## SUPPLIED ENTRIES

Segment Open

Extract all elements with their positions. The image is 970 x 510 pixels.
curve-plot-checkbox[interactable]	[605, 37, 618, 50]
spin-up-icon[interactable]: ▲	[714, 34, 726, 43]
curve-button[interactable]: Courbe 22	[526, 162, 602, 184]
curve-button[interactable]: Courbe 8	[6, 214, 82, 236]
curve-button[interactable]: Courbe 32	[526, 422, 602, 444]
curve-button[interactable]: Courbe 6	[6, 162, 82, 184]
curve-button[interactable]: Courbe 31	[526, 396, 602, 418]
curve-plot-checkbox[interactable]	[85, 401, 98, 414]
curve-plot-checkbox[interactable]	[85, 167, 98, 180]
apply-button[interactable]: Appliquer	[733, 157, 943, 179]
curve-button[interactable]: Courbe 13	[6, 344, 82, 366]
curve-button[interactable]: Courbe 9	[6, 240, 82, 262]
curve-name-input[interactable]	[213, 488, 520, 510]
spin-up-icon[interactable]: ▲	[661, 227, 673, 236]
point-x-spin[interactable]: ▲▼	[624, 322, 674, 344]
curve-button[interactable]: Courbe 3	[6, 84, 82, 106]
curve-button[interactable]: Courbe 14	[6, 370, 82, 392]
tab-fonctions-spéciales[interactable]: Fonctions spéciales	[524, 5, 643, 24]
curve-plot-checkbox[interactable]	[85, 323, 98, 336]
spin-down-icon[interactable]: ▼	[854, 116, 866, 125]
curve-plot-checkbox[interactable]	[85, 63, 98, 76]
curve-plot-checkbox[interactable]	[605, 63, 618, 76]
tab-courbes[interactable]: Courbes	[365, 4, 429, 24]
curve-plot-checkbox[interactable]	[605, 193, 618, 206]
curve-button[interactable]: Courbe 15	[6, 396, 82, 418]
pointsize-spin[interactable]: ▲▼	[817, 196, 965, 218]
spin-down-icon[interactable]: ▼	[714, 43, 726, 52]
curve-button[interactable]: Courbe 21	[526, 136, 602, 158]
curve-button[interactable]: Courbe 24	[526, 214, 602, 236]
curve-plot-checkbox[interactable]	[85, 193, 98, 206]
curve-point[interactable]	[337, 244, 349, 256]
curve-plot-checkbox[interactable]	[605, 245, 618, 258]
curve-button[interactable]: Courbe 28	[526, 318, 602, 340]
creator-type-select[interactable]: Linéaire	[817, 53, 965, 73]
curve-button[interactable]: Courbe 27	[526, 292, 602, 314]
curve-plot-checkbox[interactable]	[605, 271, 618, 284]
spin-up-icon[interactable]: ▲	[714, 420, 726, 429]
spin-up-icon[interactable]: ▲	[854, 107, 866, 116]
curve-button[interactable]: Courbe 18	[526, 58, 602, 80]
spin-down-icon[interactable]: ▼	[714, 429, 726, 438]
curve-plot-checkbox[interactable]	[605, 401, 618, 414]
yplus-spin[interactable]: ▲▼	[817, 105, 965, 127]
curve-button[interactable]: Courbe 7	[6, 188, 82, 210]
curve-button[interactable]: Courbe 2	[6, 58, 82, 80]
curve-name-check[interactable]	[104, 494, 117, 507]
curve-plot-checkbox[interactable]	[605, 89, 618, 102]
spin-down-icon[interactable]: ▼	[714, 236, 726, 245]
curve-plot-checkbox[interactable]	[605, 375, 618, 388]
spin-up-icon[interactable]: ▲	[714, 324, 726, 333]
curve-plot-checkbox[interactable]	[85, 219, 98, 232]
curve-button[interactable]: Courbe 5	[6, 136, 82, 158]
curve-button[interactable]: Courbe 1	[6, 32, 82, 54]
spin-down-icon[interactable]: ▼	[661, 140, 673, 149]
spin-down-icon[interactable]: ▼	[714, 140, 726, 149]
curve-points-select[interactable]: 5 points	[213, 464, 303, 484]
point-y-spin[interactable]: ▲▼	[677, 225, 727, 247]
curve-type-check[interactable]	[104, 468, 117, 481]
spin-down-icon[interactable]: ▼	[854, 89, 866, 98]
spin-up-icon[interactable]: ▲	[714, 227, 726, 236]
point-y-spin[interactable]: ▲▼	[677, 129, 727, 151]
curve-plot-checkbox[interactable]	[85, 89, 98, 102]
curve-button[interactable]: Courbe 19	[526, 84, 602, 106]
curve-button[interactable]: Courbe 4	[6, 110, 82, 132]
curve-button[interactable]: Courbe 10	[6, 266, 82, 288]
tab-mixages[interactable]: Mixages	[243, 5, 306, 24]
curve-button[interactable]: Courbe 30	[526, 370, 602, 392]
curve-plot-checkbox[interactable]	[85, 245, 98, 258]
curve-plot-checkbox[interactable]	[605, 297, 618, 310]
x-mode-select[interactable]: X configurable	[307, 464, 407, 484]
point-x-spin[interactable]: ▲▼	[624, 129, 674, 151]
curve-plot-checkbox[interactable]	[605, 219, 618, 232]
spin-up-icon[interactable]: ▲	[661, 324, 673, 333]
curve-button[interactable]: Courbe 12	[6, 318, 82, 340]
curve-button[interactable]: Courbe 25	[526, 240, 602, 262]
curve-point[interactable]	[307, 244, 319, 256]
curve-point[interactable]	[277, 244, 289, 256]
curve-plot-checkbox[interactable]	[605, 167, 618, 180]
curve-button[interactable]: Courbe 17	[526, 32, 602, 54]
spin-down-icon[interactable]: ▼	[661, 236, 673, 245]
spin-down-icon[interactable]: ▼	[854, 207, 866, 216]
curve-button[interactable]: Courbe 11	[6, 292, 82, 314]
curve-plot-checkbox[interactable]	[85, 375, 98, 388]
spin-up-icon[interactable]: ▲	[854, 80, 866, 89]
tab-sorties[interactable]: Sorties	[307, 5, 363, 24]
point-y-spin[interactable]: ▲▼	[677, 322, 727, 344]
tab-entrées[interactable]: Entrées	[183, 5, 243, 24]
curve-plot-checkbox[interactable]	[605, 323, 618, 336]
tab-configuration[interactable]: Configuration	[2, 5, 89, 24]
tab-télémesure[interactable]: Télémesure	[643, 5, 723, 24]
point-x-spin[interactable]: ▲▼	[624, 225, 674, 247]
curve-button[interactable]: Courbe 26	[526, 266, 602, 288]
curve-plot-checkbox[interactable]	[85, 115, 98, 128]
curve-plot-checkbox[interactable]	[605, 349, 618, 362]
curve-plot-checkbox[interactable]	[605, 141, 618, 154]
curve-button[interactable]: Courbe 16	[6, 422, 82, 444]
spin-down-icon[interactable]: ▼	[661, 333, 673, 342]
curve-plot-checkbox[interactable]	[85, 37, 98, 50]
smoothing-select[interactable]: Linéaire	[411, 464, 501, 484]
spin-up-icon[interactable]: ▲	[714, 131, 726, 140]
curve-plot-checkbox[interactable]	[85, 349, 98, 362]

Segment Closed

Would you copy out every line in the records that includes the string "select"?

## PROBLEM SOLUTION
creator-type-select[interactable]: Linéaire	[817, 53, 965, 73]
curve-points-select[interactable]: 5 points	[213, 464, 303, 484]
x-mode-select[interactable]: X configurable	[307, 464, 407, 484]
smoothing-select[interactable]: Linéaire	[411, 464, 501, 484]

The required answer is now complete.